Kindred – Elucidating the mechanisms of dissemination and therapy resistance in pediatric low-grade glioma

Award: $650,000 over 3 years (awarded 2026)

Principal Investigator: Adrian Levine, MD, PhD, The Hospital for Sick Children (SickKids), Toronto

Funding Partners: Team Syren, Kindred Foundation, Cancer Research Society

Pediatric low-grade gliomas (pLGG) are the most common brain tumors in children. While many grow slowly and can be managed successfully, a small but devastating subset spreads throughout the brain and spinal cord via the cerebrospinal fluid (CSF). These cases known as disseminated pLGG are associated with significantly worse outcomes, limited treatment options, and high lifelong morbidity. Yet, despite their severity, the biological mechanisms that drive dissemination and treatment resistance remain poorly understood.

This project seeks to address that gap by uncovering why certain pLGG tumors spread and why they eventually stop responding to targeted therapies, even when those therapies initially show promise. Building on leadership of the world’s largest international disseminated pLGG consortium, encompassing more than 250 patients the research team has already demonstrated that dissemination is rarely driven by a single genetic mutation. Instead, early findings point to non-genetic factors and the tumor microenvironment, particularly changes in the CSF and immune signaling, as key drivers of aggressive behavior.

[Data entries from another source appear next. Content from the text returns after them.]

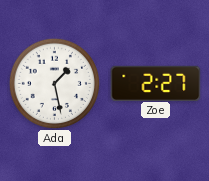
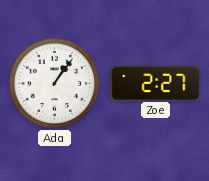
Ada: 1:28 -> 1:06
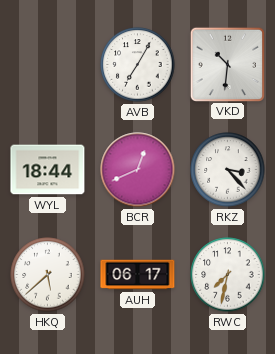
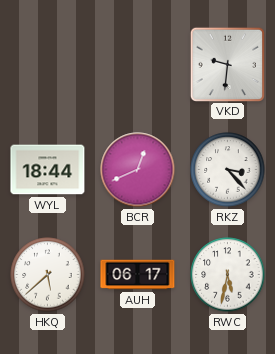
AVB: 7:05 -> none
VKD: 10:31 -> 9:31
RWC: 7:32 -> 5:32
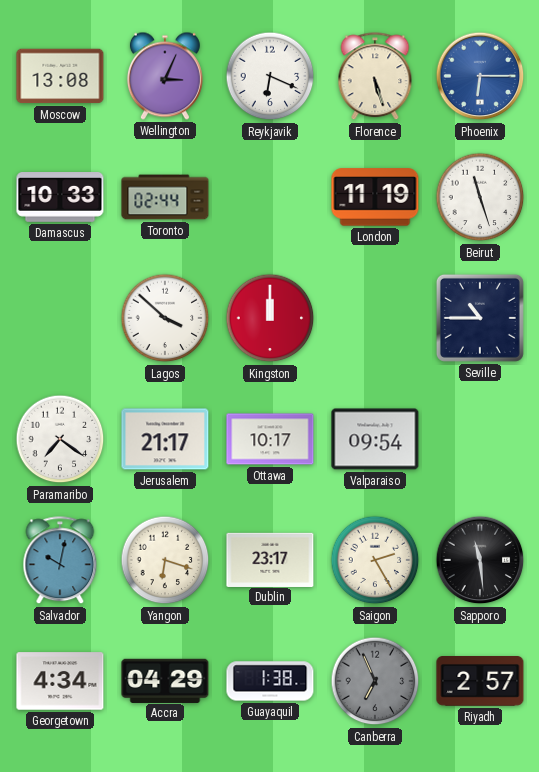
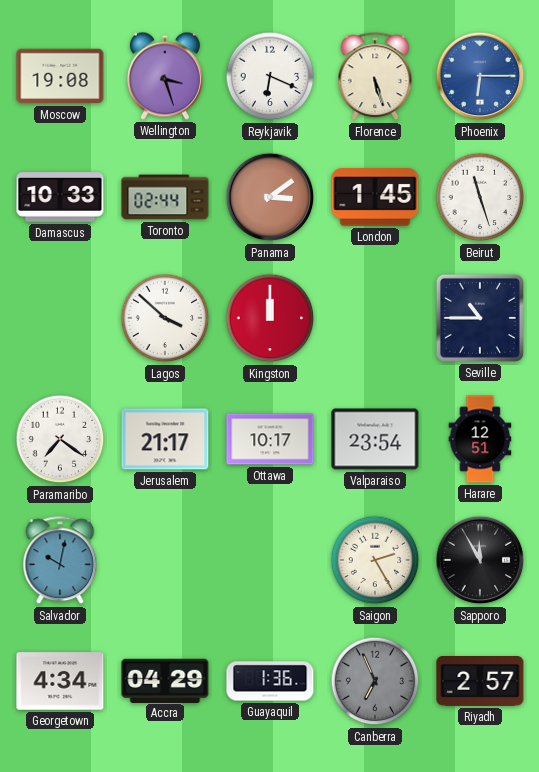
Moscow: 13:08 -> 19:08
Wellington: 3:04 -> 3:27
Panama: none -> 3:09
London: 11:19 -> 1:45
Valparaiso: 09:54 -> 23:54
Harare: none -> 12:51
Yangon: 6:18 -> none
Dublin: 23:17 -> none
Sapporo: 11:29 -> 11:55
Guayaquil: 1:38 -> 1:36
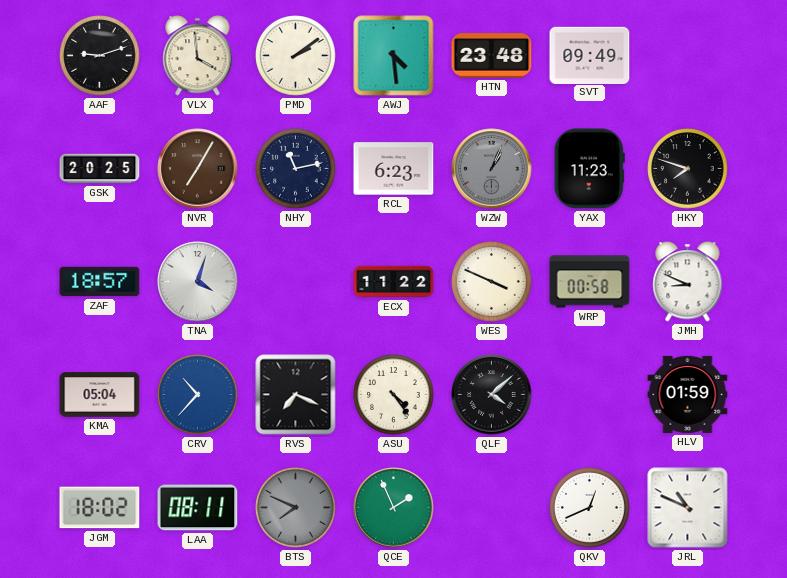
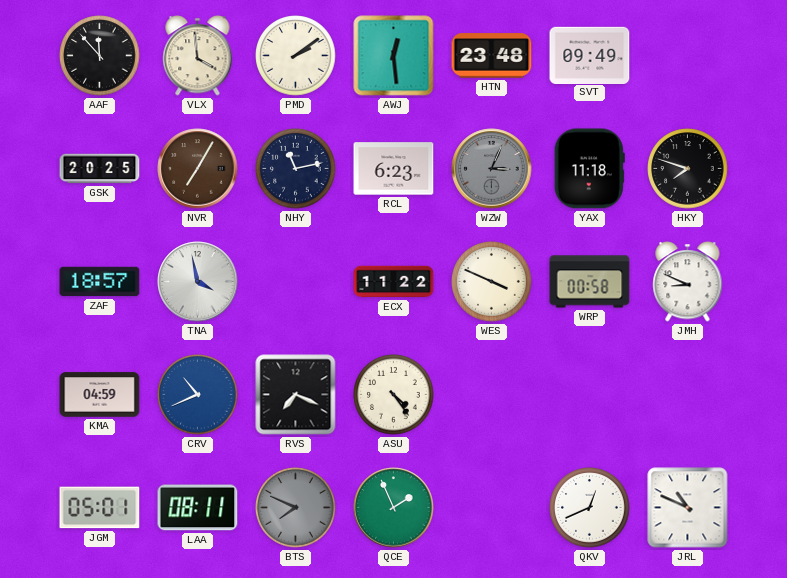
AAF: 9:12 -> 11:53
AWJ: 4:29 -> 12:29
WZW: 1:04 -> 3:04
YAX: 11:23 -> 11:18
TNA: 4:03 -> 3:58
KMA: 05:04 -> 04:59
CRV: 10:37 -> 10:41
QLF: 4:08 -> none
HLV: 01:59 -> none
JGM: 18:02 -> 05:01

To translate these insights into meaningful clinical impact, this project integrates four complementary approaches. First, researchers will analyze CSF samples using advanced proteomics, metabolomics, and single-cell sequencing to identify molecular changes that create a permissive environment for tumor spread. Second, they will study tumor samples collected before and after targeted MAPK-pathway therapies to uncover mechanisms of treatment resistance. Third, patient-derived cell lines and organoids will be used to test new combination therapies designed to overcome resistance. Finally, the development of the first in vivo mouse model of pLGG leptomeningeal dissemination, enabling direct testing of novel therapies and drug-delivery strategies.

Together, these efforts create a powerful, end-to-end translational framework linking patient samples, advanced molecular profiling, functional models, and preclinical testing to accelerate the development of smarter, more durable treatments for children with the most aggressive forms of pLGG.